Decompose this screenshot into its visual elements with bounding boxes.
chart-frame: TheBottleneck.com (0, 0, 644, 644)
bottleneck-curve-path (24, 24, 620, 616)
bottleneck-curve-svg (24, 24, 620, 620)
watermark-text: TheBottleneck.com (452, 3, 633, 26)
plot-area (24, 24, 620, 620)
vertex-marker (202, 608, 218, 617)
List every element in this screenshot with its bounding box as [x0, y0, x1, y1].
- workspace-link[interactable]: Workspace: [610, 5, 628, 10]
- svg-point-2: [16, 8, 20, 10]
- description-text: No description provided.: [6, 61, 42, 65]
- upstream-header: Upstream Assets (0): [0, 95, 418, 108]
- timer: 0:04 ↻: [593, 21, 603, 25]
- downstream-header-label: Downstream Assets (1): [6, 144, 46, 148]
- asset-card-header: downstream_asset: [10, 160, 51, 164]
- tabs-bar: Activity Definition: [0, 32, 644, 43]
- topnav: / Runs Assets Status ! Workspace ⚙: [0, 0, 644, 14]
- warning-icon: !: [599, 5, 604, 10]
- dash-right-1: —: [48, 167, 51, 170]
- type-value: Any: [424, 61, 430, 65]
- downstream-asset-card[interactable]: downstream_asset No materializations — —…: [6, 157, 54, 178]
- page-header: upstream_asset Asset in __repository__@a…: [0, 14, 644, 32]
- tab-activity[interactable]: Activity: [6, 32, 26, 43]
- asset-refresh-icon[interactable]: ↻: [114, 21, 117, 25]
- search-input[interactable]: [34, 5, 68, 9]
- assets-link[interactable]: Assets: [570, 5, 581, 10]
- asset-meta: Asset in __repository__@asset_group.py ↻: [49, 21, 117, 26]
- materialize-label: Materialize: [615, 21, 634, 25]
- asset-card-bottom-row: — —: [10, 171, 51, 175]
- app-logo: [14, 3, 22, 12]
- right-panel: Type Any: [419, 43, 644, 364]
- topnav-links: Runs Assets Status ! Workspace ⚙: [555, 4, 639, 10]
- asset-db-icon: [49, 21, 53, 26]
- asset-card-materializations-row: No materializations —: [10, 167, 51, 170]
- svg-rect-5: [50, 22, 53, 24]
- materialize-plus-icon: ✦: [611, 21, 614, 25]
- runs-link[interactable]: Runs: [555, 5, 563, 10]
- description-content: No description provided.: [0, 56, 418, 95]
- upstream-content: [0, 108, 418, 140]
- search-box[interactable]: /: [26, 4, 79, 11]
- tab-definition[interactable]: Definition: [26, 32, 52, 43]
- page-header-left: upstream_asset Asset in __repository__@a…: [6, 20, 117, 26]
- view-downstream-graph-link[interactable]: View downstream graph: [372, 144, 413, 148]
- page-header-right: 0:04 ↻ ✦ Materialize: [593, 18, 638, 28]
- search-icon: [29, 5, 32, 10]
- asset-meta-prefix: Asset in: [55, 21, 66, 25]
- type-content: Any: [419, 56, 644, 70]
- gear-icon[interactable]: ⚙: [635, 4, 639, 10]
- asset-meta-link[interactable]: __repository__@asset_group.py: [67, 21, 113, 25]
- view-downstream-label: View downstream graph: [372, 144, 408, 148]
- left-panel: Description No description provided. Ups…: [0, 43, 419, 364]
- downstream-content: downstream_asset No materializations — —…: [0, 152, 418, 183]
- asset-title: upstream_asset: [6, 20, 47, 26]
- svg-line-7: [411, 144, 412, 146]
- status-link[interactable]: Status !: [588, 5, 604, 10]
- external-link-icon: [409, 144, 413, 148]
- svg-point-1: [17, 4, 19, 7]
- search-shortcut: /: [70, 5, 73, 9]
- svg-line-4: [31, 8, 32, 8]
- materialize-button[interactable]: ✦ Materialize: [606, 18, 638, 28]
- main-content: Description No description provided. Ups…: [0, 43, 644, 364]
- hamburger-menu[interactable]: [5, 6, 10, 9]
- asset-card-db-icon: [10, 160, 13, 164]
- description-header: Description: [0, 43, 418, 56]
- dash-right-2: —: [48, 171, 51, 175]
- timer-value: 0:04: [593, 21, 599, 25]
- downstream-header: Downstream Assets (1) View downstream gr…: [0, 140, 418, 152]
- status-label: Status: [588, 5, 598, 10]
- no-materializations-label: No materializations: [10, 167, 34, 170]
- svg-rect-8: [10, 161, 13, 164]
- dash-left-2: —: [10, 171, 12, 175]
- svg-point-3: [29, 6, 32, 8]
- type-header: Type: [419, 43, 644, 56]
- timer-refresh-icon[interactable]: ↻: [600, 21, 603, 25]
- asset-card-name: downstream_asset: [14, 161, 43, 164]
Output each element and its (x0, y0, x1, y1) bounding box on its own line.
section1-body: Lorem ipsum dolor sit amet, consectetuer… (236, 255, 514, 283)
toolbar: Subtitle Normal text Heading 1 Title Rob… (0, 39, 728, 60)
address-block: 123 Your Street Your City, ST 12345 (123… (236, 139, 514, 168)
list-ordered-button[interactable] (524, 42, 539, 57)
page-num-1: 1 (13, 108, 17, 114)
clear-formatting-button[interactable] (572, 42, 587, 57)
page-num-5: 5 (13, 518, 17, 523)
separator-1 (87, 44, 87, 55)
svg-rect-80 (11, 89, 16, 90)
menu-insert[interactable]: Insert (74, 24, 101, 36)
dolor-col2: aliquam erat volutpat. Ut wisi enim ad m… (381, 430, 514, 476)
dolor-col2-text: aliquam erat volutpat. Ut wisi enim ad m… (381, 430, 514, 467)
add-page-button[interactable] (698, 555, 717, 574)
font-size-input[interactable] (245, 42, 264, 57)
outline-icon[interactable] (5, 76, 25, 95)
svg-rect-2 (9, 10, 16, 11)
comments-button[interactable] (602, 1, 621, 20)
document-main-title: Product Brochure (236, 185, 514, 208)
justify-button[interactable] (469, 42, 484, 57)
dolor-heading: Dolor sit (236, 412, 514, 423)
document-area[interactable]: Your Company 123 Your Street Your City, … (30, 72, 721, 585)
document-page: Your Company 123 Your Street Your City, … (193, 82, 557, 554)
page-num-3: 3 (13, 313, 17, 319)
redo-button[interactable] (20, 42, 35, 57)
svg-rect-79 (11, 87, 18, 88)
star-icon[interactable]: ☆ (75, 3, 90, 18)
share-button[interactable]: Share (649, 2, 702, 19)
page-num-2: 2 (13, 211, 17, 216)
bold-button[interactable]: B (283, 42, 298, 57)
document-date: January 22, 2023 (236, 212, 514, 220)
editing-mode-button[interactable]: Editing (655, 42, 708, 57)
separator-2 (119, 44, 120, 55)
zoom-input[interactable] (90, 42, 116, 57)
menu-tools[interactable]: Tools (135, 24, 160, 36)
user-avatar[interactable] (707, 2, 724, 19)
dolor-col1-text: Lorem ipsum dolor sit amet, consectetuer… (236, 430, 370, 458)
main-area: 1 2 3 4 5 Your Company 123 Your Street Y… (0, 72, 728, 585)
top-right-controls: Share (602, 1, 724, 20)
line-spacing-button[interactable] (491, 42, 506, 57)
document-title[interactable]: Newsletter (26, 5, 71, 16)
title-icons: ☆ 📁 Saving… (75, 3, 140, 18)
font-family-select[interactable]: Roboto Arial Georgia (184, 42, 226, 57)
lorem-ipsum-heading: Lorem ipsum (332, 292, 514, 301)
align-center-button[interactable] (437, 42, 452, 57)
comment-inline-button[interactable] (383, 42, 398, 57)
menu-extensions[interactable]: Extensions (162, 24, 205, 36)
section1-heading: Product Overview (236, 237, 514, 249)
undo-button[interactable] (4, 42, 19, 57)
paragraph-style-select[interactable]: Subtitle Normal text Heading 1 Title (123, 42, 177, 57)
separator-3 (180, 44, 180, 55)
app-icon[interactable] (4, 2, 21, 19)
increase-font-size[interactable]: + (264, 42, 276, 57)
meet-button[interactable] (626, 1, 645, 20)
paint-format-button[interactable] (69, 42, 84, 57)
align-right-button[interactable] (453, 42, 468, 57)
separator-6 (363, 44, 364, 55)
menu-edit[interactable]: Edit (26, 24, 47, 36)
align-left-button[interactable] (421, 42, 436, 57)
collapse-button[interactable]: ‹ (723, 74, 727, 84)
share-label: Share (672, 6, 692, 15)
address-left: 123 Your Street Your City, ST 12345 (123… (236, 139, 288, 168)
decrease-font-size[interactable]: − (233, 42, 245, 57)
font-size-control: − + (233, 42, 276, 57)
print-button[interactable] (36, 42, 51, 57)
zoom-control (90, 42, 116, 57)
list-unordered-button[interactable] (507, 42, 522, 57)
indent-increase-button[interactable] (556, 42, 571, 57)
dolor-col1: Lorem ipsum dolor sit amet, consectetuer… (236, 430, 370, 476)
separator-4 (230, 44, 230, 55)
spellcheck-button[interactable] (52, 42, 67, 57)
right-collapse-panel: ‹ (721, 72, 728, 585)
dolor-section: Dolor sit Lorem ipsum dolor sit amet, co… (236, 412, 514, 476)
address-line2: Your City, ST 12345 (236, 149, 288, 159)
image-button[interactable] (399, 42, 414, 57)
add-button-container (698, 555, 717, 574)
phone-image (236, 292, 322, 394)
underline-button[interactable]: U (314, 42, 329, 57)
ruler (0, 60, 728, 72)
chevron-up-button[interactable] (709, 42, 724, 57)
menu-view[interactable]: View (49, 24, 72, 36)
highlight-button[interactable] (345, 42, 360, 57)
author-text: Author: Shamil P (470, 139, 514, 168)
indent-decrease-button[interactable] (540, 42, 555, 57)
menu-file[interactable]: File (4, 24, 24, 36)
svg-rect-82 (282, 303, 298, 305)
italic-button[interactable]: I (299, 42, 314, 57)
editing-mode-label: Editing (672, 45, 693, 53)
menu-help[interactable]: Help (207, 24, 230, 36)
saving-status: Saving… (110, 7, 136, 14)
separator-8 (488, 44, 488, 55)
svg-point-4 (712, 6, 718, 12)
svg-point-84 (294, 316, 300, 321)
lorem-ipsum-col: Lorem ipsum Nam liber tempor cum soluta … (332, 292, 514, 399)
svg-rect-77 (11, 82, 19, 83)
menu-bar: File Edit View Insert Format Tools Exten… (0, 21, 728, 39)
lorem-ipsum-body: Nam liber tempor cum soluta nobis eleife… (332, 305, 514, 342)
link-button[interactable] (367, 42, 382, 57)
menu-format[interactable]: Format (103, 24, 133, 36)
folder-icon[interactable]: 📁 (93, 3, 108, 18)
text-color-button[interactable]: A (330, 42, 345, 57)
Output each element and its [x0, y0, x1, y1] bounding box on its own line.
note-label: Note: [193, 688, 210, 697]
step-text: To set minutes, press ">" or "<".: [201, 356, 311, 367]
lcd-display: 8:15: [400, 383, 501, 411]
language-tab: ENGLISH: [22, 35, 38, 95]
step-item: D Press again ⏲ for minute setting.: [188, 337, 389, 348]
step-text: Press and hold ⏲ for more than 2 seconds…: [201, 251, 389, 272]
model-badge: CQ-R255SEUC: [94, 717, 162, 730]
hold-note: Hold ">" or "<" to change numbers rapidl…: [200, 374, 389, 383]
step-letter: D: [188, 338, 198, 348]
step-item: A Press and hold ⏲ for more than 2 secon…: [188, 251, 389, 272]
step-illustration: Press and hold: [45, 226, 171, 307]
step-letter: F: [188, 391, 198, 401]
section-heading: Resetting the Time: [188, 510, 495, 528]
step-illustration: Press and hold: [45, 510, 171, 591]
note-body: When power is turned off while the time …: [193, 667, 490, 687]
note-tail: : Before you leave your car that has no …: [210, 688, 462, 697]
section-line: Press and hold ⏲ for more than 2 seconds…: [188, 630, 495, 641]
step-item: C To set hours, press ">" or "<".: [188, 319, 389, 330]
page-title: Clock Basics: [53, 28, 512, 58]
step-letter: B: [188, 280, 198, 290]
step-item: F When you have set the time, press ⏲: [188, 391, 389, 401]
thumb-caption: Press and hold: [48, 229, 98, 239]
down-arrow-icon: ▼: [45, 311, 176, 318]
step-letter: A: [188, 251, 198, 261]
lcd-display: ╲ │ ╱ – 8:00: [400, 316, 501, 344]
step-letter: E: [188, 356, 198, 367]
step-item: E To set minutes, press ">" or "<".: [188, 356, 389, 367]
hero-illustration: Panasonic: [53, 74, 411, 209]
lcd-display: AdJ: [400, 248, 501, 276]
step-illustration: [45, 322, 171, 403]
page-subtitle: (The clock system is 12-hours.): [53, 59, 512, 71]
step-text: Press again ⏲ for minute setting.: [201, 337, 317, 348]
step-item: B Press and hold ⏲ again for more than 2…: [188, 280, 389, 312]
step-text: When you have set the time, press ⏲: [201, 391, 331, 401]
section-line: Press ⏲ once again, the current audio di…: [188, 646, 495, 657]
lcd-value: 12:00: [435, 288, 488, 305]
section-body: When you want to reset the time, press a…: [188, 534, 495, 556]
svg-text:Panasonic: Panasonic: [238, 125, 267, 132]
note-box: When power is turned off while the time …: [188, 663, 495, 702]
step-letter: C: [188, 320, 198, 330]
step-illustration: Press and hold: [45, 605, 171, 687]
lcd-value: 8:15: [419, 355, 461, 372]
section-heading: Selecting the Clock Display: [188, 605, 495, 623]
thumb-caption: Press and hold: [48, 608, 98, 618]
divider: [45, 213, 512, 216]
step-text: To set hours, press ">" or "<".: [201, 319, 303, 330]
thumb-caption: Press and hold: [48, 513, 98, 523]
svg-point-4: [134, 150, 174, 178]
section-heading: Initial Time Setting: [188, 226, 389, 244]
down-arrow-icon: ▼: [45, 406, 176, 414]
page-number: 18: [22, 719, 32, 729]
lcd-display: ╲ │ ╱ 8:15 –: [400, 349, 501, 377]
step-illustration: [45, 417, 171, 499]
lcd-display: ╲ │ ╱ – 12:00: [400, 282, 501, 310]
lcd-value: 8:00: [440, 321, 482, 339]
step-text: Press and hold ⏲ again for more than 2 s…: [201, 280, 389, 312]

Task requirements =
Select all lines in the listing above where the word "When" appears, and show them.

Result of this exercise =
note-body: When power is turned off while the time …: [193, 667, 490, 687]
step-item: F When you have set the time, press ⏲: [188, 391, 389, 401]
step-text: When you have set the time, press ⏲: [201, 391, 331, 401]
section-body: When you want to reset the time, press a…: [188, 534, 495, 556]
note-box: When power is turned off while the time …: [188, 663, 495, 702]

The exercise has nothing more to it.